Чим — наверное, самая крайняя юго-западная точка города, почти на его границе. Это еще один типичный пригородный поселок, стремительно захапавший себе железнодорожную станцию, несколько пышных вилл в поздневикторианском стиле и до кучи множество смежных псевдотюдоровских особняков. Из-за таких явлений, как Чим, и был придуман Зеленый пояс — чтобы то же самое не произошло и с остальной частью юго-запада страны. Фотографии Чима украшают офисы проектно-конструкторских бюро всех шести графств, окружающих Лондон. И служат в качестве грозного предупреждения. А ведь он разросся задолго до заселения региона чернокожими!

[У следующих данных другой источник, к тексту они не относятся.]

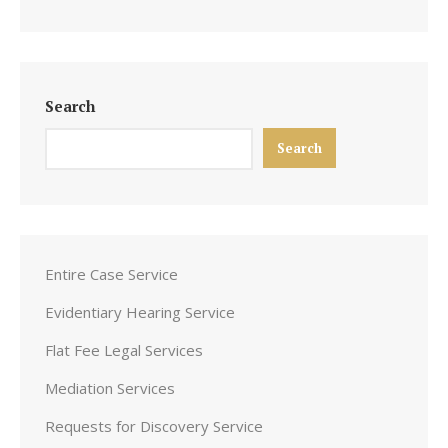
Search
Search
Entire Case Service
Evidentiary Hearing Service
Flat Fee Legal Services
Mediation Services
Requests for Discovery Service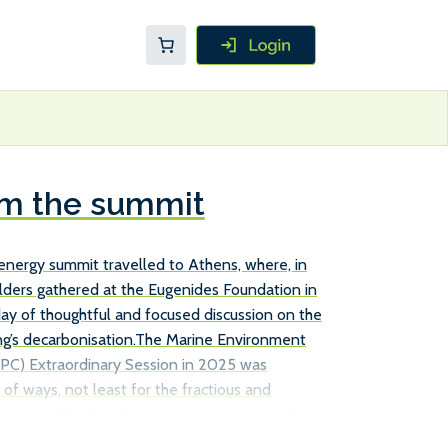
om the summit
ip.energy summit travelled to Athens, where, in
olders gathered at the Eugenides Foundation in
 day of thoughtful and focused discussion on the
ng’s decarbonisation.The Marine Environment
PC) Extraordinary Session in 2025 was
of ways, not least for the fractious and
n some Member States at an International
 forum where the order of play has traditionally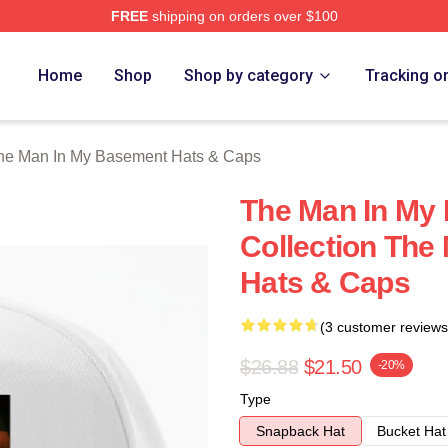
FREE
shipping on orders over $100
 Man In My Basement Merch Store
Home
Shop
Shop by category
Tracking o
he Man In My Basement Hats & Caps
The Man In My
Collection The
Hats & Caps
(3 customer reviews
$26.88
$21.50
-20%
Type
Snapback Hat
Bucket Hat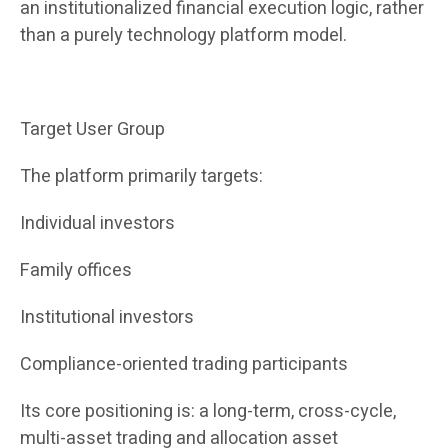
an institutionalized financial execution logic, rather
than a purely technology platform model.
Target User Group
The platform primarily targets:
Individual investors
Family offices
Institutional investors
Compliance-oriented trading participants
Its core positioning is: a long-term, cross-cycle,
multi-asset trading and allocation asset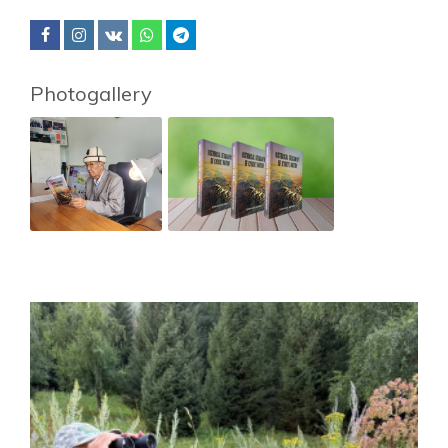
Photogallery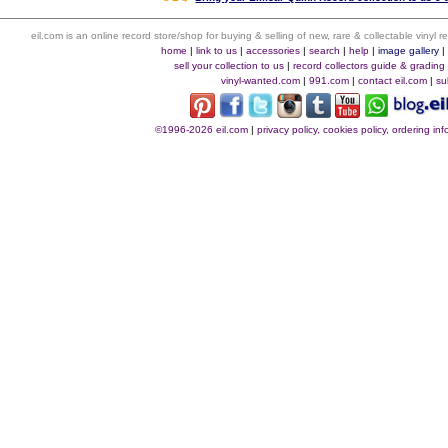
eil.com is an online record store/shop for buying & selling of new, rare & collectable vinyl
home
|
link to us
|
accessories
|
search
|
help
|
image gallery
sell your collection to us
|
record collectors guide & grading
vinyl-wanted.com
|
991.com
|
contact eil.com
|
su
©1996-2026 eil.com
|
privacy policy, cookies policy, ordering i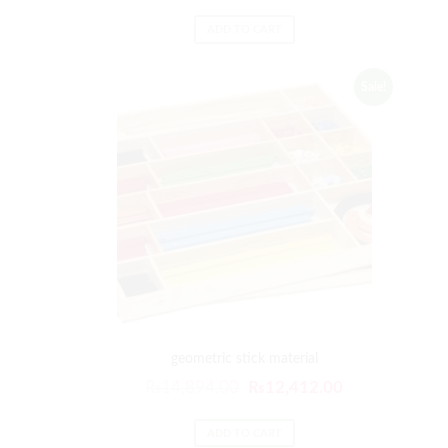
ADD TO CART
Sale!
geometric stick material
₨
14,894.00
₨
12,412.00
ADD TO CART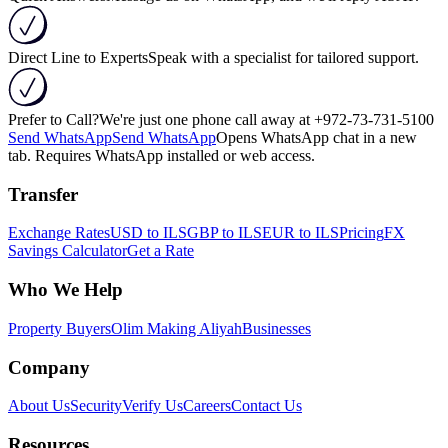
Direct Line to Experts
Speak with a specialist for tailored support.
Prefer to Call?
We're just one phone call away at
+972-73-731-5100
Send WhatsApp
Send WhatsApp
Opens WhatsApp chat in a new
tab. Requires WhatsApp installed or web access.
Transfer
Exchange Rates
USD to ILS
GBP to ILS
EUR to ILS
Pricing
FX
Savings Calculator
Get a Rate
Who We Help
Property Buyers
Olim Making Aliyah
Businesses
Company
About Us
Security
Verify Us
Careers
Contact Us
Resources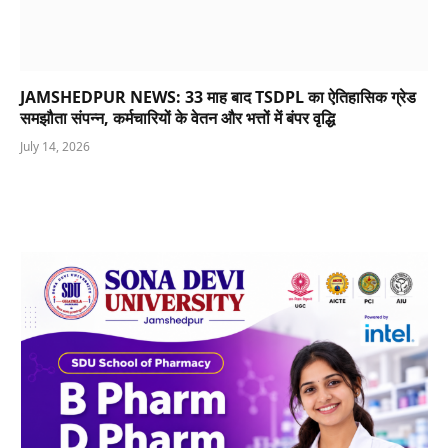
JAMSHEDPUR NEWS: 33 माह बाद TSDPL का ऐतिहासिक ग्रेड
समझौता संपन्न, कर्मचारियों के वेतन और भत्तों में बंपर वृद्धि
July 14, 2026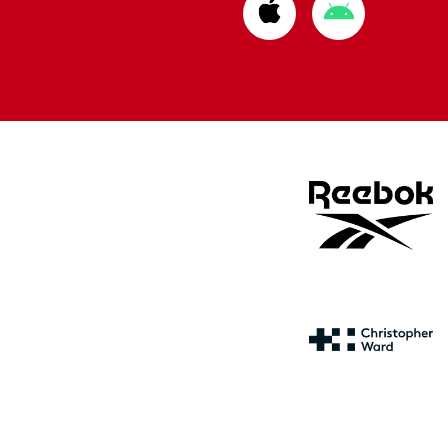
Download
Download
from
from
Apple
Google
store
store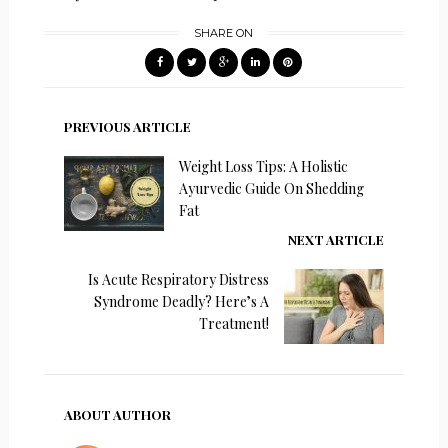
SHARE ON
PREVIOUS ARTICLE
Weight Loss Tips: A Holistic
Ayurvedic Guide On Shedding
Fat
NEXT ARTICLE
Is Acute Respiratory Distress
Syndrome Deadly? Here’s A
Treatment!
ABOUT AUTHOR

Вилла Аджайи оказалась огромным особняком начала двадцатого века. Вдоль дороги тянулась целая цепочка таких домов. Из зелени перед домом — только маленький овальный палисадник, остальная часть площадки заасфальтирована — очевидно, чтобы было удобно ставить там два внушительных немецких автомобиля. По этому дому прямо-таки читалась история живущего в нем семейства. Папа с мамой эмигрировали сюда в конце шестидесятых, нашли работу, в которой добились блестящих успехов, и приобрели запущенный дом в не самом престижном районе. И теперь живут в роскоши за счет жилищного бума. Папа — глава семьи и носит костюмы, сшитые на заказ. У мамы три мобильных телефона, а спальня ломится от обувных коробок. Дети же непременно должны в скором времени стать врачами, юристами либо инженерами — именно в таком порядке, по убыванию престижности профессии.
Дверь мне открыла девушка примерно моего возраста. Родная сестра погибшего, подумал я. Или двоюродная. Тот же широкий лоб, высокие скулы, плоский нос. Лицо, впрочем, пухлее и круглее, чем у Майкла. На носу очки-полумесяцы в черной эмалевой оправе. Открыв дверь и увидев меня, девушка улыбнулась. Но ее улыбка быстро угасла, когда я представился. Одета она была в водолазку и спортивные штаны. Я ощутил запах пота и жидкости для полировки мебели. Войдя в дом, я увидел посреди холла пылесос «Хувер». На стенах висело множество фотографий в тщательно натертых воском деревянных рамках.